Dalam pidato Kenegaraan Nota Keuangan RAPBN 2015 di gedung MPR/DPR, Jumat (15/8/2014), Presiden SBY menuturkan, total belanja negara mencapai Rp 427,2 triliun pada 2004. Pada 2014, angka itu mencapai Rp 1.876,9 triliun. Sehingga dalam 10 tahun belanja negara meningkat sekitar empat kali lipat.
Advertisement
"Selama sepuluh tahun terakhir, anggaran kesehatan meningkat sekitar delapan kali lipat, dari Rp 8,1 triliun pada 2004 menjadi Rp 67,9 triliun pada 2014," ujar SBY.

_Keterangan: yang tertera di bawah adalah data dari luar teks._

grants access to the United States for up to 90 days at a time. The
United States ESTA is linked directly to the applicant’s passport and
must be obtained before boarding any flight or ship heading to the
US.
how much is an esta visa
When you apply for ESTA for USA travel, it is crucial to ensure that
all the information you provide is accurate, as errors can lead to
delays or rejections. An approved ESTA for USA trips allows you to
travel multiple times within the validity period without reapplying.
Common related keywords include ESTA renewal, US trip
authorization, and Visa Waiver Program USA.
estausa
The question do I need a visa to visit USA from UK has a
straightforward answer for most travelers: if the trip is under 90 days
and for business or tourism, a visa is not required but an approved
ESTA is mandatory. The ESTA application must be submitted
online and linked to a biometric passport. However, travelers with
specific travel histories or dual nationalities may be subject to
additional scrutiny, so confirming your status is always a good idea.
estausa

Ia melanjutkan, kurun waktu sama, anggaran pendidikan naik enam kali lipat dari Rp 62,7 triliun menjadi Rp 375,4 tirliun. Anggaran untuk infrastruktur meningkat hampir 11 kali lipat dari Rp 18,7 triliun menjadi Rp 206,6 triliun. Sementara itu, anggaran ketahanan pangan meningkat hampir tujuh kali lipat dari Rp 10,7 triliun menjadi Rp 72,4 triliun.
"Peningkatan belanja itu dilakukan seraya tetap menjaga defisit anggaran dalam angka yang selalu lebih rendah dari batas defisit yang ditetapkan dalam perundang-undangan yaitu sebesar 3 persen dari PDB," tutur SBY.

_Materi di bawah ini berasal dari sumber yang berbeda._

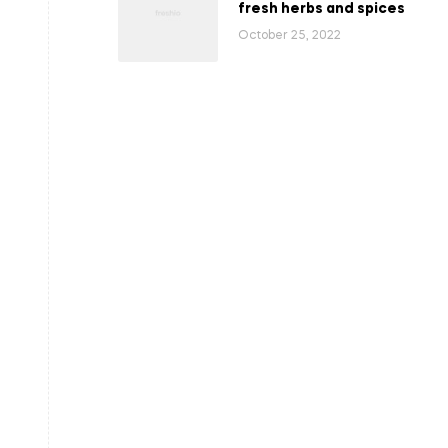
fresh herbs and spices
October 25, 2022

SBY menuturkan, pemerintah juga tetap menerapkan prinsip kehati-hatian dan pengamanan risiko fiskal dalam pengelolaan utang. Rasio utang terus diturunkan dari 56,6 persen dari produk domestik bruto (PDB) pada 2004 menjadi 25,6 persen pada 2014.
"Hal ini akan kita terus jaga keseimbangannya di tahun-tahun mendatangb sehingga anggaran kita tidak mudah terpengaruh oleh gejolak keuangan domestik maupun global, dan makin memperkokoh kemandirian fiskal kita," kata SBY.
Rencana Anggaran Pendapatan Belanja Negara (RAPBN) 2015 mengalokasikan belanja negara sebesar Rp 2.019,9 triliun atau 18,2 persen terhadap produk domestik bruto (PDB) yang didanai dari pendapatan negara dan hibah sebesar Rp 1.762,3 triliun atau 15,8 persen terhadap PDB dan pembiayaan anggaran sebesar Rp 257,6 triliun atau 2,3 persen terhadap PDB. (Fik/Ahm)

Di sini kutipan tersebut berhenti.